Regisseur Jossi Wieler teilt den im ganzen mehr als zweieinhalbstündigen, pausenlosen, für den Zuschauer nicht unanstrengenden Abend in einer undefinierbaren Bühnenlösung (Anja Rabes )in drei Abschnitte. Zuerst haben zwei Schauspielerinnen je einen gut 40minütigen Monolog zu absolvieren, und dass Kaliber wie Susanne Wolff und Fritzi Haberlandt das über die Maßen prächtig exekutieren, steht außer Frage. Dennoch kein reines Vergnügen für das Publikum, denn die Schnelligkeit, mit der die Texte abgeliefert werden, ermöglicht kein volles Verständnis, weder der Jelinek‘schen Sprachspiele noch ihrer wirren Gedankenknäuel, die sie von einem Thema zum anderen springen lässt. Wer wirklich etwas von ihrer Sprache (und den darin transportierten Gedanken) haben will, ist immer am besten damit beraten, Elfriede Jelinek einfach zu lesen…
Im dritten Teil gesellt sich Linn Reusse zu den Kolleginnen, mit der gleichen blonden Perücke, dem gleichen Outfit, und kurze Zeit wird der Abend im verbalen Drittabschlagen fast zur Kabarett-Nummer. Dann allerdings erinnerte sich Jossi Wieler, dass er vielleicht doch mehr tun sollte, als die Darstellerinnen nur herumstehen zu lassen, beginnt ein hektisches, sinnfreies Inszenieren zu dem Text, der plötzlich vom Band geflüstert wird, mit herbei gebrachten Puppen und alten Kleidern, die sich die Damen überstülpen, um dann plötzlich zu verschwinden.
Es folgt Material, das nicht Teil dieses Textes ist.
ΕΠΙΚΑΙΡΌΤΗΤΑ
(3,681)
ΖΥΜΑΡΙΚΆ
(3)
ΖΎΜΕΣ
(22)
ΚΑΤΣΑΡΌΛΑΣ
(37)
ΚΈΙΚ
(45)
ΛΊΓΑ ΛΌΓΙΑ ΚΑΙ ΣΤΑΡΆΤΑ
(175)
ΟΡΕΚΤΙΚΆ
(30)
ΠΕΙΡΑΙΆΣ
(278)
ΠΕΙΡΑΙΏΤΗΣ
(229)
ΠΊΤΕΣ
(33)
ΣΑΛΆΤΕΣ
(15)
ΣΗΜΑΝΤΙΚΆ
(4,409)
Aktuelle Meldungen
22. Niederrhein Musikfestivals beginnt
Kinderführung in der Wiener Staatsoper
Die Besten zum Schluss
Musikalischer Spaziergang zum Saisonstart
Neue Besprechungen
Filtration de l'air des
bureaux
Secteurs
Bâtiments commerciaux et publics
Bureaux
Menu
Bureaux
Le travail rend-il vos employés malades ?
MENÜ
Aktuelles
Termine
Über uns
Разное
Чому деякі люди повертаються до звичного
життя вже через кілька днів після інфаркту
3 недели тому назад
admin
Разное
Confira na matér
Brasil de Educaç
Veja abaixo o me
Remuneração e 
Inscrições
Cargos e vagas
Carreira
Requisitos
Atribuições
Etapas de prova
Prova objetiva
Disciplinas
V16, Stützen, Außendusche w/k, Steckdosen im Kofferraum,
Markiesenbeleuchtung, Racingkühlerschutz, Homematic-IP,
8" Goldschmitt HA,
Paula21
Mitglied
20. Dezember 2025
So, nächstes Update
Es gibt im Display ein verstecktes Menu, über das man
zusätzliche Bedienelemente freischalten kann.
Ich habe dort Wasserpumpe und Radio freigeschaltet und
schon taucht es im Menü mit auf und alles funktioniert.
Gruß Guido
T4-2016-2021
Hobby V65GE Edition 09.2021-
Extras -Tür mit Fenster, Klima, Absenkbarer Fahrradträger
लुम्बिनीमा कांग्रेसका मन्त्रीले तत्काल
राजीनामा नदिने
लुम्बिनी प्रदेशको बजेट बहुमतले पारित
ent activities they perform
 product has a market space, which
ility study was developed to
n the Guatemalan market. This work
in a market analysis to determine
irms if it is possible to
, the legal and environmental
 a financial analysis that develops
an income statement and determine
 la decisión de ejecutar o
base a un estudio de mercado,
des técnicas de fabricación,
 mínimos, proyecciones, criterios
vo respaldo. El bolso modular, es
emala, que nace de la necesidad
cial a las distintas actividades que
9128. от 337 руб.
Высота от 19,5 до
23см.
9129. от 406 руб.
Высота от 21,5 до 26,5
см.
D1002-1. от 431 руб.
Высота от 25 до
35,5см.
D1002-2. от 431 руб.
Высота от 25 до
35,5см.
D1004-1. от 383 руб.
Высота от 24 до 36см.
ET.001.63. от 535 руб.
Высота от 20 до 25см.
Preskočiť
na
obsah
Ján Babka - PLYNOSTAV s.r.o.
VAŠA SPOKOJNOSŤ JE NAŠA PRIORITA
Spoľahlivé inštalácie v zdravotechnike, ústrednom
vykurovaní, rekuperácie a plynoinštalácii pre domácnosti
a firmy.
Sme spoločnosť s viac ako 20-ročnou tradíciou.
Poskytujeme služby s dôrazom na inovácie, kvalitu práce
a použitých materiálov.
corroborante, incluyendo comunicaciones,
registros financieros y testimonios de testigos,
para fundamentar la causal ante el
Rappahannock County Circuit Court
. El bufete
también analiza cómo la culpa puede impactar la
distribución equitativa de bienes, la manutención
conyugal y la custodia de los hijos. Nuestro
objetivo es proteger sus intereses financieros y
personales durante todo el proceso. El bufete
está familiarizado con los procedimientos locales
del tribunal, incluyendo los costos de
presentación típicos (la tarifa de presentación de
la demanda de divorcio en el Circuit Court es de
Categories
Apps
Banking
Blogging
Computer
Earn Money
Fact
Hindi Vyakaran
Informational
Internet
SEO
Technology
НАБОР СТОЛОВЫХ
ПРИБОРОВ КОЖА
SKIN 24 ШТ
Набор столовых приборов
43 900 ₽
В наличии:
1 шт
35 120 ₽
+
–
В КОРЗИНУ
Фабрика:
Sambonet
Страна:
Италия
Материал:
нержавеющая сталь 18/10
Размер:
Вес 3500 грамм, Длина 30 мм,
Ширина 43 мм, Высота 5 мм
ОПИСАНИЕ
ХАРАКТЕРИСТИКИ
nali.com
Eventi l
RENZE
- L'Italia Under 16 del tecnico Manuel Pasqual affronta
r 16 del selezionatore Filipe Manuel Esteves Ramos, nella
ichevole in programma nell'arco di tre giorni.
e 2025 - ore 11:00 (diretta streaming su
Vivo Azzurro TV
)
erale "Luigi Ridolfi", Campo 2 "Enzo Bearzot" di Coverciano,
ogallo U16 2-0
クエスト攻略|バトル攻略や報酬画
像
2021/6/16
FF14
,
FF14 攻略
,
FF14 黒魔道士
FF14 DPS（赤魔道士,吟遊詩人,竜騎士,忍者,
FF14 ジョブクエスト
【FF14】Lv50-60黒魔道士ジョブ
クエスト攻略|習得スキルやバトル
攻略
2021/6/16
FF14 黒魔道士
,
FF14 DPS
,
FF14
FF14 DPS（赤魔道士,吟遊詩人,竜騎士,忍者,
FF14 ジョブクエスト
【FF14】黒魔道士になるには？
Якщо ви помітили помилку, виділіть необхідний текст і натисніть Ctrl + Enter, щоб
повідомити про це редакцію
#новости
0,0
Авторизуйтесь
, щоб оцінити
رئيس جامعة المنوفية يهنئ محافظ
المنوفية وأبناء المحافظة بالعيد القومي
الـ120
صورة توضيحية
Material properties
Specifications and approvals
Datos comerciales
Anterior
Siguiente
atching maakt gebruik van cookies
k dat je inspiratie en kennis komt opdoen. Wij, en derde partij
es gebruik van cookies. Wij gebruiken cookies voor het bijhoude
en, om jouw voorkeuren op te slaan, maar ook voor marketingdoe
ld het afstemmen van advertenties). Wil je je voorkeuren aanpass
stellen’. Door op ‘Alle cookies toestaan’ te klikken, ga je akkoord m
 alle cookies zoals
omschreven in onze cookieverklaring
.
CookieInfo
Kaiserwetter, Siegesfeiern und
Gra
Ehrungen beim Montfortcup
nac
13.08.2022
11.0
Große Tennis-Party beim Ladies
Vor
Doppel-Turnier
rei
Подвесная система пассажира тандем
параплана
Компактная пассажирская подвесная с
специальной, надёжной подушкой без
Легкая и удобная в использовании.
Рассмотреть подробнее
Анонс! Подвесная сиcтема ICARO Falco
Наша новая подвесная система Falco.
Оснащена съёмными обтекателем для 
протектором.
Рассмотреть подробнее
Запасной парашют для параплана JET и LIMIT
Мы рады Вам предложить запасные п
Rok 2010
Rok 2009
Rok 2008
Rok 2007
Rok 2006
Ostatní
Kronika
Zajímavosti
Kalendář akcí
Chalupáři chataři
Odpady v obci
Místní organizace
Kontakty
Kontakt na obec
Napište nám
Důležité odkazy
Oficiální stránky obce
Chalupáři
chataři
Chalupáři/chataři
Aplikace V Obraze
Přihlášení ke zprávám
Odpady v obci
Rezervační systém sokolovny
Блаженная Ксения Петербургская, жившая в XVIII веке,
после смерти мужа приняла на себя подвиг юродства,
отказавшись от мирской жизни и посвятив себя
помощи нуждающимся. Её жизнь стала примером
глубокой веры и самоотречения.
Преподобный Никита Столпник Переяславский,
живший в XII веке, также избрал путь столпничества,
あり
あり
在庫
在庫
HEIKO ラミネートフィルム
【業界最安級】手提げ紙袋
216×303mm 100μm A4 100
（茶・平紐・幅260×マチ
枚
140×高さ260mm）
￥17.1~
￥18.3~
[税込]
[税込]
Damit ist es allerdings noch nicht zu Ende: Bernd Moss, der den ganzen Abend vor einer digitalen Anlage auf der Bühne saß und gelegentlich eine trockene Pointe eingeworfen hat, darf das Finale des Stücks lesen, das im Eingeständnis der Autorin ausklingt, sie sei unfähig, eine digitale Überweisung zu tätigen… (Steuern wird sie vermutlich trotzdem zahlen.)
Danach verbeugte sich Regisseur Jossi Wieler, der in Wien ja „bei der Hand“ ist, mit den Darstellerinnen und dem Darsteller. Elfriede Jelinek, die ihre Heimat ja erklärterweise nicht mag (dennoch hat sie sich letzten September zur Ehrenbürgerin der Stadt Wien küren lassen, und das Große Goldene Ehrenzeichen am Bande für die Verdienste um die Republik Österreich hat sie vor ein paar Tagen auch genommen …) erschien natürlich nicht. Im gut besuchten, aber nicht ausverkaufen Volkstheater waren genügend Jelinek-Fans vorhanden, um auf jeden Fall heftig zu applaudieren.